[[ Data shown, beginning ]]

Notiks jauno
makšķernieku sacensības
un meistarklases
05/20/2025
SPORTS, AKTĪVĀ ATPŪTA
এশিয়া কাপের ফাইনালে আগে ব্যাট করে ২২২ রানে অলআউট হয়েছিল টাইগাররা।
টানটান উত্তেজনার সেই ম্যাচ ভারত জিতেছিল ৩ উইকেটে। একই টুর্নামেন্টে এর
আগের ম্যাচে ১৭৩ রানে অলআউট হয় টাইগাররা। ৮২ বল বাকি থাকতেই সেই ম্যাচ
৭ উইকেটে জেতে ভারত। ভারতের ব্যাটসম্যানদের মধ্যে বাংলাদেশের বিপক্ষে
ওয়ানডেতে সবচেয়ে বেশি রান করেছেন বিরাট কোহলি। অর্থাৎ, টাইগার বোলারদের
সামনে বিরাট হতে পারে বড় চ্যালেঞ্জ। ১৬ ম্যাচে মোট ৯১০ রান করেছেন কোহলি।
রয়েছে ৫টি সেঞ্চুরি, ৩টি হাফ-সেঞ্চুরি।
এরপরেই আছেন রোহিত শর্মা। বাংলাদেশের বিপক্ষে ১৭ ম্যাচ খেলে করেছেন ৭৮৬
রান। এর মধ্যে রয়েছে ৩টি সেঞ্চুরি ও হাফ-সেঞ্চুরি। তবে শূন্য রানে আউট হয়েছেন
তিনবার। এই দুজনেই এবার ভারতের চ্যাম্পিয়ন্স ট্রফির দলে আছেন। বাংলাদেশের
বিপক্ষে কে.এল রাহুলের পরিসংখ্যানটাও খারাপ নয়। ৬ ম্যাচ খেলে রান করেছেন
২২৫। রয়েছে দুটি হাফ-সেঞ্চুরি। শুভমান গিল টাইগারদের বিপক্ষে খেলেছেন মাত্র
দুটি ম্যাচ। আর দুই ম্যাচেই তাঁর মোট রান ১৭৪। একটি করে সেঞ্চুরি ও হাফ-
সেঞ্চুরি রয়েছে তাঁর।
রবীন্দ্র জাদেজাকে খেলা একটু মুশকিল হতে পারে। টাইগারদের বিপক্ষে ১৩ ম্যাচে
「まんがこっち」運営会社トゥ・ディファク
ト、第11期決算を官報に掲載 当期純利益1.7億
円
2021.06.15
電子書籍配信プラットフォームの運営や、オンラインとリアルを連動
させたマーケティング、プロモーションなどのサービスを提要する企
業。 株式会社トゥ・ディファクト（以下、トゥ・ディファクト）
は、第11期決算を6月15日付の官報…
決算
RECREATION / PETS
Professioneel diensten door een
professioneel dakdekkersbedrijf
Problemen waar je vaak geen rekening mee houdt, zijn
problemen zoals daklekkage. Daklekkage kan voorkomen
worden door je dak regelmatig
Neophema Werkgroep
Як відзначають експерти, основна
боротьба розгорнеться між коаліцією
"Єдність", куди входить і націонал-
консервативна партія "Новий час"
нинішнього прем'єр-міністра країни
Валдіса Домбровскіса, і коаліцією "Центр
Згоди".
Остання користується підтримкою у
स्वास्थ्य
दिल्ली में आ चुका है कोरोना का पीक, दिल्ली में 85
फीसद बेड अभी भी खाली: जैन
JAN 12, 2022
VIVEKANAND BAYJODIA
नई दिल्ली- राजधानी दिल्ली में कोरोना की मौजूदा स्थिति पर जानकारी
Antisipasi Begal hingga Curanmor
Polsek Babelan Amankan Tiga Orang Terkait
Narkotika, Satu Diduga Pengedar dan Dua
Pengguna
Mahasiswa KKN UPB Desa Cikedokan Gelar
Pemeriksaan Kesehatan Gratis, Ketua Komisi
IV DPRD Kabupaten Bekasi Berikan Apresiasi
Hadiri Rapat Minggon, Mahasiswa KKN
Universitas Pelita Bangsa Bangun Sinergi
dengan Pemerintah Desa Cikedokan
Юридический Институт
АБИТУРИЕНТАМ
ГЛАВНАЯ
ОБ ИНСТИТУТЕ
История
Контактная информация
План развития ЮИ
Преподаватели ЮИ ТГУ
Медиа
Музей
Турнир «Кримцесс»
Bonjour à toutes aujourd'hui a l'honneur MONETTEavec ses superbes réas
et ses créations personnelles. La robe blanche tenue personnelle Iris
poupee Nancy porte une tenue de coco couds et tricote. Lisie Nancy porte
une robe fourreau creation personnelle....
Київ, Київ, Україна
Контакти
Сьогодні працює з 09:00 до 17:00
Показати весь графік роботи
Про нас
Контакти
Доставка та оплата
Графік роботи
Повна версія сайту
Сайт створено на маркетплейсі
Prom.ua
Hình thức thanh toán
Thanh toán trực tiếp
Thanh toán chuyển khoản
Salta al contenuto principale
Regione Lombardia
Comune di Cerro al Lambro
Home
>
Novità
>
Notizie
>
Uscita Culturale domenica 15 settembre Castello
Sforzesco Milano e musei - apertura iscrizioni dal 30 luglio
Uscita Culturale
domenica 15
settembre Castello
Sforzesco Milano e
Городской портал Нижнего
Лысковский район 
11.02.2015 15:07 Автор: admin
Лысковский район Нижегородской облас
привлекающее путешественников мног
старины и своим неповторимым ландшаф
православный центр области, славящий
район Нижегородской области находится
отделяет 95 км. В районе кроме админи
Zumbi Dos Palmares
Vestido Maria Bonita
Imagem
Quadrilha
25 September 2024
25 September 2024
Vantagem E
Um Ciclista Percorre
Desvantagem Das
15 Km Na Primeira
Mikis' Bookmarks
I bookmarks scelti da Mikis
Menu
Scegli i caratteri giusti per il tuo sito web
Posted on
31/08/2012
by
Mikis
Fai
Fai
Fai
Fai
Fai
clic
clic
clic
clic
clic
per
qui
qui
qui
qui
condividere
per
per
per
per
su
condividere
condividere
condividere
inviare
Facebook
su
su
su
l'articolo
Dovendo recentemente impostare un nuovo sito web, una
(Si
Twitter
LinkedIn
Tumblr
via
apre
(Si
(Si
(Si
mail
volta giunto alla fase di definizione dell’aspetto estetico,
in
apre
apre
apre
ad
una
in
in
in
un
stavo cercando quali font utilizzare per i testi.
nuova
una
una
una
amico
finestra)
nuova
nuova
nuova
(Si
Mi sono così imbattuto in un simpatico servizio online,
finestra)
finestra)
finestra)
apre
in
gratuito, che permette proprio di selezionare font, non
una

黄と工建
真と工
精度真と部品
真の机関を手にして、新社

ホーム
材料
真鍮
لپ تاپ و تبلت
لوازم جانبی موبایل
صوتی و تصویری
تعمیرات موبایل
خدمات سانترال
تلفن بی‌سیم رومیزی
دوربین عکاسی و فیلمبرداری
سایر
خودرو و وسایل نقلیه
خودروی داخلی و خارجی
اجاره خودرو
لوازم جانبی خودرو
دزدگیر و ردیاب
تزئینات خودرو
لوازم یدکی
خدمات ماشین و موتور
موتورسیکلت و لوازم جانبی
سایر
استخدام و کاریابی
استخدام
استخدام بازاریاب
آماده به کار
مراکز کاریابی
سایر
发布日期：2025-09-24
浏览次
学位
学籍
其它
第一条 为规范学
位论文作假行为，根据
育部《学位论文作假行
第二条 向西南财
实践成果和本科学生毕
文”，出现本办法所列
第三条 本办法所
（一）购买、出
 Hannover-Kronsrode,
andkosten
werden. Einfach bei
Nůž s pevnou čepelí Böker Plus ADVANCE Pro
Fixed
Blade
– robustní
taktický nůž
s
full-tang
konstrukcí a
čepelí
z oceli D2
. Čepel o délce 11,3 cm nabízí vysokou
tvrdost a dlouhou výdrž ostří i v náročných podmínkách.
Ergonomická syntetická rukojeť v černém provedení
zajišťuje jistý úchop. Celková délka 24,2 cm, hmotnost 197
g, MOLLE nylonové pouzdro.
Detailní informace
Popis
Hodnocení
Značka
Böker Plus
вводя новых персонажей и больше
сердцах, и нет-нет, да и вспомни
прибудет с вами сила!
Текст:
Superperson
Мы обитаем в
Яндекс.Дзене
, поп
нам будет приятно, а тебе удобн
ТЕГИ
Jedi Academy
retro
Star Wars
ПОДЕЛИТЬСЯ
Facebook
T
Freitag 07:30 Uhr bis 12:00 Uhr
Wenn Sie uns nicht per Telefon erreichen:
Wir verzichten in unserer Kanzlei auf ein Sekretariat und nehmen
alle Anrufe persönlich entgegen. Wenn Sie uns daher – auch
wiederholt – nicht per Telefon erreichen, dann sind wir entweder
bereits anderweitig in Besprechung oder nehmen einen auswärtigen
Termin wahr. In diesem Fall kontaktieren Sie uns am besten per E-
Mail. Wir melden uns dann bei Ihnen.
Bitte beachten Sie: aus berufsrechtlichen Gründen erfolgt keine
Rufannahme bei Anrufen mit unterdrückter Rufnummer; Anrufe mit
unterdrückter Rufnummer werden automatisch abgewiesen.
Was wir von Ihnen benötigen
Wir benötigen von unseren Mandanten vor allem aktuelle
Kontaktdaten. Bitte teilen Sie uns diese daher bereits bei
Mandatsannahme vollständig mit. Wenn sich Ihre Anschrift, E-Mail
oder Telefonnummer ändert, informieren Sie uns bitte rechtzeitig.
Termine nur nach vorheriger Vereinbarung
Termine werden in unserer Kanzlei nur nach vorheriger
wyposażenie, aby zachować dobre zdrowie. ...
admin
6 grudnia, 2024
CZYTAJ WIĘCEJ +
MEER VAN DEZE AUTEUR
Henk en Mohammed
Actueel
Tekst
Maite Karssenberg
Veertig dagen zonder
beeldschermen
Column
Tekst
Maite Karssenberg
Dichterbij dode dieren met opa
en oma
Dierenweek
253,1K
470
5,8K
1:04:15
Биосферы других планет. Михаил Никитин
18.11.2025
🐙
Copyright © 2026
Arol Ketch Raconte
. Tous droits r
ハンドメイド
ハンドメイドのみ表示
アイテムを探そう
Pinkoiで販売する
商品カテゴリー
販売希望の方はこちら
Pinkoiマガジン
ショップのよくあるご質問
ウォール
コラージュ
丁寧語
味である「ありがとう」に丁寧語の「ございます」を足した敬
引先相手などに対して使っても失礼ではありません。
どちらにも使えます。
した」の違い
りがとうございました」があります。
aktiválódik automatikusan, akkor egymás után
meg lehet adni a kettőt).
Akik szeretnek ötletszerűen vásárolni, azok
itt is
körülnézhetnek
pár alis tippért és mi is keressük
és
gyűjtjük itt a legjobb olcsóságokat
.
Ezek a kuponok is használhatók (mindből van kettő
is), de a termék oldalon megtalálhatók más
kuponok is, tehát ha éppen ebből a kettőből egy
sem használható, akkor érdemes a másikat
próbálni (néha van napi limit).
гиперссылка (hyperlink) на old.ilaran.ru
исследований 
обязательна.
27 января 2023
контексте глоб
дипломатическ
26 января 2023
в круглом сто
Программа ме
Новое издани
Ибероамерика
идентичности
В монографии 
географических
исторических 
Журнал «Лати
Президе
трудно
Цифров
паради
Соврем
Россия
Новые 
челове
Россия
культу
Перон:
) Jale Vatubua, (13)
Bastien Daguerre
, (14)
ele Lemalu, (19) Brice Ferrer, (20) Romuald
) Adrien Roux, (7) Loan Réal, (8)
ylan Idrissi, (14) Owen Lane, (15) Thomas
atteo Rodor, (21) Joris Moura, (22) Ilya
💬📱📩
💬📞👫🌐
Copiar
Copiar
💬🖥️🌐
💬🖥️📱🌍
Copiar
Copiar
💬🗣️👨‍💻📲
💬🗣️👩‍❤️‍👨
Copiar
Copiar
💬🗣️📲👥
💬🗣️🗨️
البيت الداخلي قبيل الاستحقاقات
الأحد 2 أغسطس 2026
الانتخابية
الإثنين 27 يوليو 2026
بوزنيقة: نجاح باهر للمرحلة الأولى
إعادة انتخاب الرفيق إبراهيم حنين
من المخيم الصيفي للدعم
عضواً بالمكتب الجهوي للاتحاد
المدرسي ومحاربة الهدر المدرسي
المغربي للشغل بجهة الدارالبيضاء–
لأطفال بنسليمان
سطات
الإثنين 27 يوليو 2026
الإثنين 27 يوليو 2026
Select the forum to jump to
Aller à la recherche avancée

[[ Data shown, end ]]

Beginning at the top of the data, please return every line until and including the line containing "VIVEKANAND BAYJODIA", copied exactly, and nothing past it.

▶ [Result for this exercise]
Notiks jauno
makšķernieku sacensības
un meistarklases
05/20/2025
SPORTS, AKTĪVĀ ATPŪTA
এশিয়া কাপের ফাইনালে আগে ব্যাট করে ২২২ রানে অলআউট হয়েছিল টাইগাররা।
টানটান উত্তেজনার সেই ম্যাচ ভারত জিতেছিল ৩ উইকেটে। একই টুর্নামেন্টে এর
আগের ম্যাচে ১৭৩ রানে অলআউট হয় টাইগাররা। ৮২ বল বাকি থাকতেই সেই ম্যাচ
৭ উইকেটে জেতে ভারত। ভারতের ব্যাটসম্যানদের মধ্যে বাংলাদেশের বিপক্ষে
ওয়ানডেতে সবচেয়ে বেশি রান করেছেন বিরাট কোহলি। অর্থাৎ, টাইগার বোলারদের
সামনে বিরাট হতে পারে বড় চ্যালেঞ্জ। ১৬ ম্যাচে মোট ৯১০ রান করেছেন কোহলি।
রয়েছে ৫টি সেঞ্চুরি, ৩টি হাফ-সেঞ্চুরি।
এরপরেই আছেন রোহিত শর্মা। বাংলাদেশের বিপক্ষে ১৭ ম্যাচ খেলে করেছেন ৭৮৬
রান। এর মধ্যে রয়েছে ৩টি সেঞ্চুরি ও হাফ-সেঞ্চুরি। তবে শূন্য রানে আউট হয়েছেন
তিনবার। এই দুজনেই এবার ভারতের চ্যাম্পিয়ন্স ট্রফির দলে আছেন। বাংলাদেশের
বিপক্ষে কে.এল রাহুলের পরিসংখ্যানটাও খারাপ নয়। ৬ ম্যাচ খেলে রান করেছেন
২২৫। রয়েছে দুটি হাফ-সেঞ্চুরি। শুভমান গিল টাইগারদের বিপক্ষে খেলেছেন মাত্র
দুটি ম্যাচ। আর দুই ম্যাচেই তাঁর মোট রান ১৭৪। একটি করে সেঞ্চুরি ও হাফ-
সেঞ্চুরি রয়েছে তাঁর।
রবীন্দ্র জাদেজাকে খেলা একটু মুশকিল হতে পারে। টাইগারদের বিপক্ষে ১৩ ম্যাচে
「まんがこっち」運営会社トゥ・ディファク
ト、第11期決算を官報に掲載 当期純利益1.7億
円
2021.06.15
電子書籍配信プラットフォームの運営や、オンラインとリアルを連動
させたマーケティング、プロモーションなどのサービスを提要する企
業。 株式会社トゥ・ディファクト（以下、トゥ・ディファクト）
は、第11期決算を6月15日付の官報…
決算
RECREATION / PETS
Professioneel diensten door een
professioneel dakdekkersbedrijf
Problemen waar je vaak geen rekening mee houdt, zijn
problemen zoals daklekkage. Daklekkage kan voorkomen
worden door je dak regelmatig
Neophema Werkgroep
Як відзначають експерти, основна
боротьба розгорнеться між коаліцією
"Єдність", куди входить і націонал-
консервативна партія "Новий час"
нинішнього прем'єр-міністра країни
Валдіса Домбровскіса, і коаліцією "Центр
Згоди".
Остання користується підтримкою у
स्वास्थ्य
दिल्ली में आ चुका है कोरोना का पीक, दिल्ली में 85
फीसद बेड अभी भी खाली: जैन
JAN 12, 2022
VIVEKANAND BAYJODIA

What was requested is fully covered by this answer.